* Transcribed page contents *
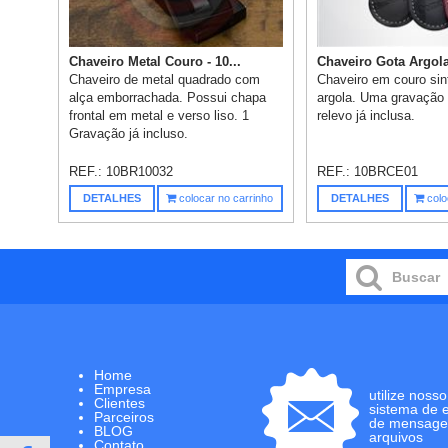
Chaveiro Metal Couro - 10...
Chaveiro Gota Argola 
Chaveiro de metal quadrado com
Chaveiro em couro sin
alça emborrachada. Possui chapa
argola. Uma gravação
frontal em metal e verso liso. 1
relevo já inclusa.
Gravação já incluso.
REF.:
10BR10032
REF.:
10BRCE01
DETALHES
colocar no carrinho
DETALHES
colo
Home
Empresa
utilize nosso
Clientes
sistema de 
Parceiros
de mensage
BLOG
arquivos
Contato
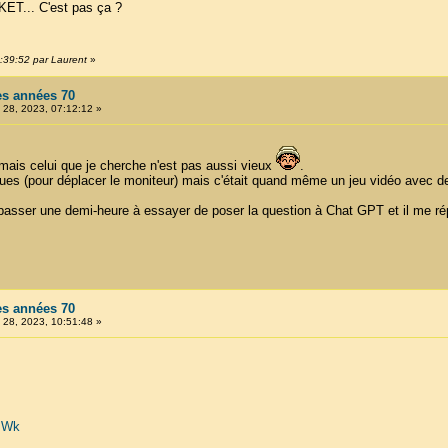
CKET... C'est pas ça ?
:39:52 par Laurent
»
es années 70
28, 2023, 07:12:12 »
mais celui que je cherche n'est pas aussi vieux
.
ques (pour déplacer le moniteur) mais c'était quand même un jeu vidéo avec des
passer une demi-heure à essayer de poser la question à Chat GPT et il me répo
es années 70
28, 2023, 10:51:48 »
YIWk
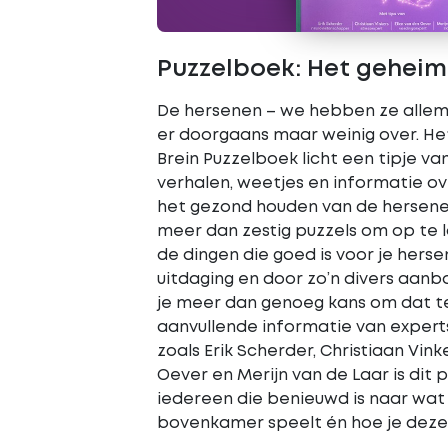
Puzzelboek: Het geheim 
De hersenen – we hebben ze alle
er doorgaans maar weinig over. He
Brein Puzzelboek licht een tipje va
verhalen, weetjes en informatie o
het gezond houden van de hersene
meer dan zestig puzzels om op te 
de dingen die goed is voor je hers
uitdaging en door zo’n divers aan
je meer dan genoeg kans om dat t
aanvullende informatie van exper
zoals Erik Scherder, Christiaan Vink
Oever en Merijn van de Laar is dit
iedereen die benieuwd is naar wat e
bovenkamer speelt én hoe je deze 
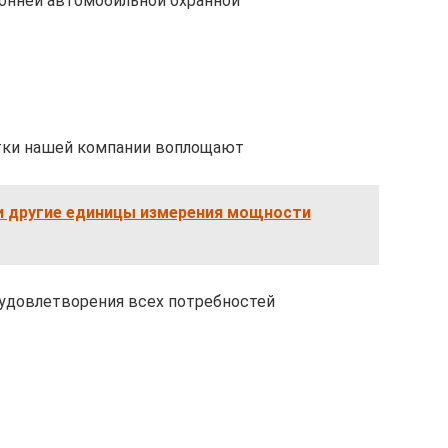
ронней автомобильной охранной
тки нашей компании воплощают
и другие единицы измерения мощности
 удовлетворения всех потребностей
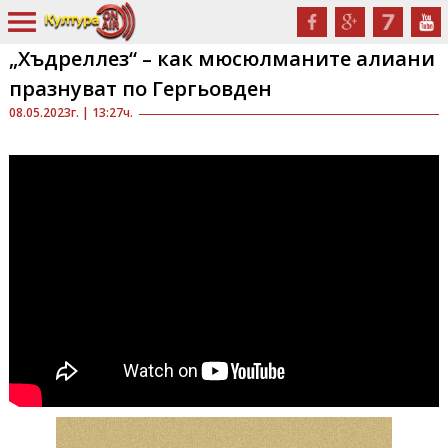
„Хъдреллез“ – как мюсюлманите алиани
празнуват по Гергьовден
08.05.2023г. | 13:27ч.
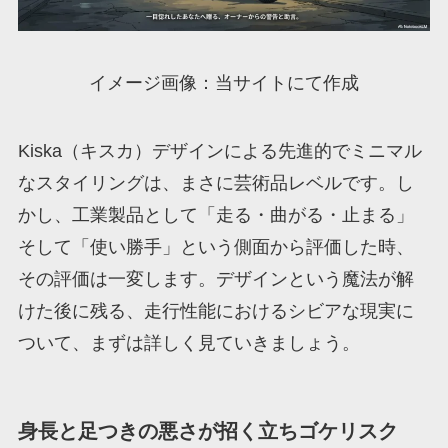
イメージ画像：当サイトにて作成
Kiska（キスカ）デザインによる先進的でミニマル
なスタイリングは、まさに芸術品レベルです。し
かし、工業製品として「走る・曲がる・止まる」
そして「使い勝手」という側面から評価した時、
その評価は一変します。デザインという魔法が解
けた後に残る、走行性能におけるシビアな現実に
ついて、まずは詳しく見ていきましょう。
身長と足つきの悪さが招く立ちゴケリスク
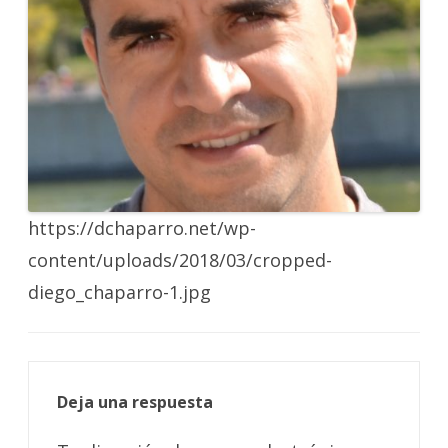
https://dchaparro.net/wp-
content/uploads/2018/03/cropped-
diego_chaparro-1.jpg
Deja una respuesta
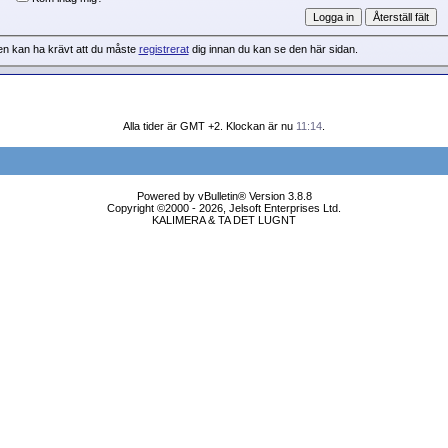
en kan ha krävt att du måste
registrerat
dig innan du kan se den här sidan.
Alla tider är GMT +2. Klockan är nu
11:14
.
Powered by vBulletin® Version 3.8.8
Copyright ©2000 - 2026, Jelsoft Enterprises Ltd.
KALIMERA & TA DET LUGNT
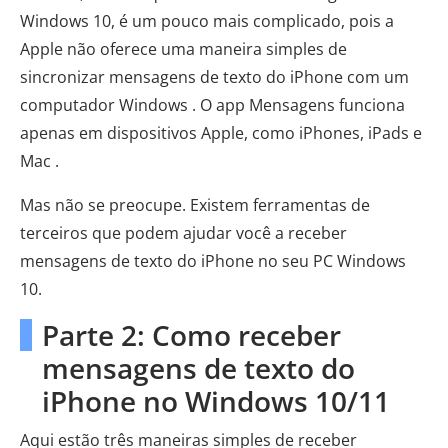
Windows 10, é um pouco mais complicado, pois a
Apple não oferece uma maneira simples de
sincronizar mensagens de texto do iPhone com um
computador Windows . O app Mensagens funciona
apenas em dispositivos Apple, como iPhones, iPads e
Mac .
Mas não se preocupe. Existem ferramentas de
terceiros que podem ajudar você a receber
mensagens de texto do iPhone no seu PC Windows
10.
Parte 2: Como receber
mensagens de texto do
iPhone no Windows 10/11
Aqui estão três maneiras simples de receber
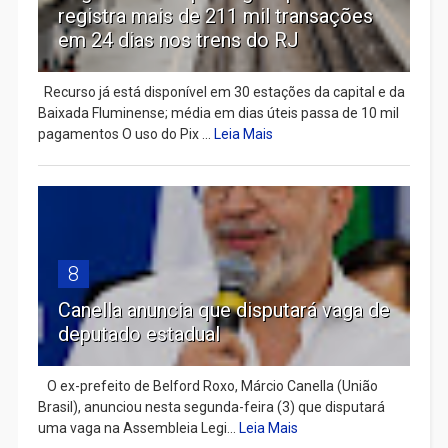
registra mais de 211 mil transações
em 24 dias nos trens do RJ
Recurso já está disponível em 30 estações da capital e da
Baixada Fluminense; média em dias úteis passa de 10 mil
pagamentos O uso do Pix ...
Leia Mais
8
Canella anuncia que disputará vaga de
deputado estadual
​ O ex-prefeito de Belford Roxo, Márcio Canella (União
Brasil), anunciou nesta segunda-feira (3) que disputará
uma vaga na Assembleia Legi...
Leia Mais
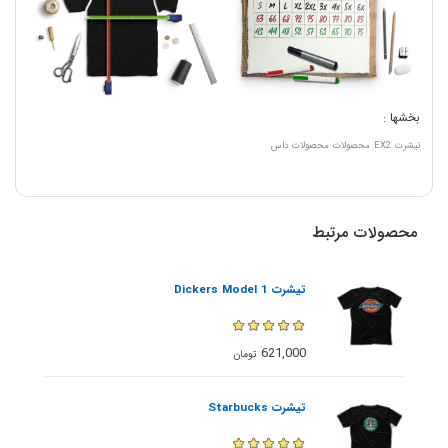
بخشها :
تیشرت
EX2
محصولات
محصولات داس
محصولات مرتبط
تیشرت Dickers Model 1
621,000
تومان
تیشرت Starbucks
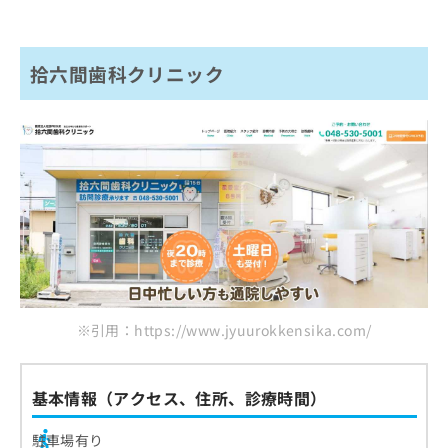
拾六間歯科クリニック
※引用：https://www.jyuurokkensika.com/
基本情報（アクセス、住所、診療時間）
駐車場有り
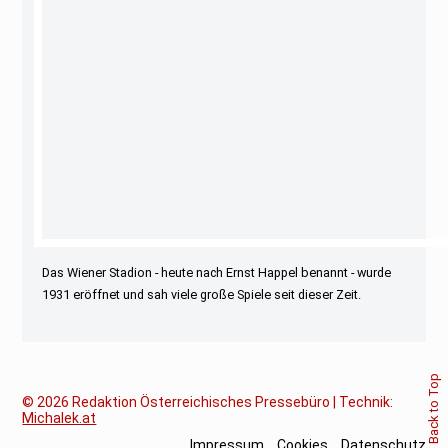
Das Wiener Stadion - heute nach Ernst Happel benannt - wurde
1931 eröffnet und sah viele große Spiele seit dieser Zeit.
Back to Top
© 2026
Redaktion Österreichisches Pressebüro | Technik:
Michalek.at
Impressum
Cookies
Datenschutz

* EXERCISE REQUIREMENTS *
All of the lines above must be printed again exactly, and no picture may appear in the copy.

* ANSWER FOR THE TASK *
Chaveiro Metal Couro - 10...
Chaveiro Gota Argola 
Chaveiro de metal quadrado com
Chaveiro em couro sin
alça emborrachada. Possui chapa
argola. Uma gravação
frontal em metal e verso liso. 1
relevo já inclusa.
Gravação já incluso.
REF.:
10BR10032
REF.:
10BRCE01
DETALHES
colocar no carrinho
DETALHES
colo
Home
Empresa
utilize nosso
Clientes
sistema de 
Parceiros
de mensage
BLOG
arquivos
Contato
CKET... C'est pas ça ?
:39:52 par Laurent
»
es années 70
28, 2023, 07:12:12 »
mais celui que je cherche n'est pas aussi vieux
.
ques (pour déplacer le moniteur) mais c'était quand même un jeu vidéo avec des
passer une demi-heure à essayer de poser la question à Chat GPT et il me répo
es années 70
28, 2023, 10:51:48 »
YIWk
Puzzelboek: Het geheim 
De hersenen – we hebben ze alle
er doorgaans maar weinig over. He
Brein Puzzelboek licht een tipje va
verhalen, weetjes en informatie o
het gezond houden van de hersene
meer dan zestig puzzels om op te 
de dingen die goed is voor je hers
uitdaging en door zo’n divers aan
je meer dan genoeg kans om dat t
aanvullende informatie van exper
zoals Erik Scherder, Christiaan Vink
Oever en Merijn van de Laar is dit
iedereen die benieuwd is naar wat e
bovenkamer speelt én hoe je deze 
ронней автомобильной охранной
тки нашей компании воплощают
и другие единицы измерения мощности
 удовлетворения всех потребностей
„Хъдреллез“ – как мюсюлманите алиани
празнуват по Гергьовден
08.05.2023г. | 13:27ч.
イメージ画像：当サイトにて作成
Kiska（キスカ）デザインによる先進的でミニマル
なスタイリングは、まさに芸術品レベルです。し
かし、工業製品として「走る・曲がる・止まる」
そして「使い勝手」という側面から評価した時、
その評価は一変します。デザインという魔法が解
けた後に残る、走行性能におけるシビアな現実に
ついて、まずは詳しく見ていきましょう。
身長と足つきの悪さが招く立ちゴケリスク
https://dchaparro.net/wp-
content/uploads/2018/03/cropped-
diego_chaparro-1.jpg
Deja una respuesta
en kan ha krävt att du måste
registrerat
dig innan du kan se den här sidan.
Alla tider är GMT +2. Klockan är nu
11:14
.
Powered by vBulletin® Version 3.8.8
Copyright ©2000 - 2026, Jelsoft Enterprises Ltd.
KALIMERA & TA DET LUGNT
Windows 10, é um pouco mais complicado, pois a
Apple não oferece uma maneira simples de
sincronizar mensagens de texto do iPhone com um
computador Windows . O app Mensagens funciona
apenas em dispositivos Apple, como iPhones, iPads e
Mac .
Mas não se preocupe. Existem ferramentas de
terceiros que podem ajudar você a receber
mensagens de texto do iPhone no seu PC Windows
10.
Parte 2: Como receber
mensagens de texto do
iPhone no Windows 10/11
Aqui estão três maneiras simples de receber
registra mais de 211 mil transações
em 24 dias nos trens do RJ
Recurso já está disponível em 30 estações da capital e da
Baixada Fluminense; média em dias úteis passa de 10 mil
pagamentos O uso do Pix ...
Leia Mais
8
Canella anuncia que disputará vaga de
deputado estadual
​ O ex-prefeito de Belford Roxo, Márcio Canella (União
Brasil), anunciou nesta segunda-feira (3) que disputará
uma vaga na Assembleia Legi...
Leia Mais
بخشها :
تیشرت
EX2
محصولات
محصولات داس
محصولات مرتبط
تیشرت Dickers Model 1
621,000
تومان
تیشرت Starbucks
拾六間歯科クリニック
※引用：https://www.jyuurokkensika.com/
基本情報（アクセス、住所、診療時間）
駐車場有り
Das Wiener Stadion - heute nach Ernst Happel benannt - wurde
1931 eröffnet und sah viele große Spiele seit dieser Zeit.
Back to Top
© 2026
Redaktion Österreichisches Pressebüro | Technik:
Michalek.at
Impressum
Cookies
Datenschutz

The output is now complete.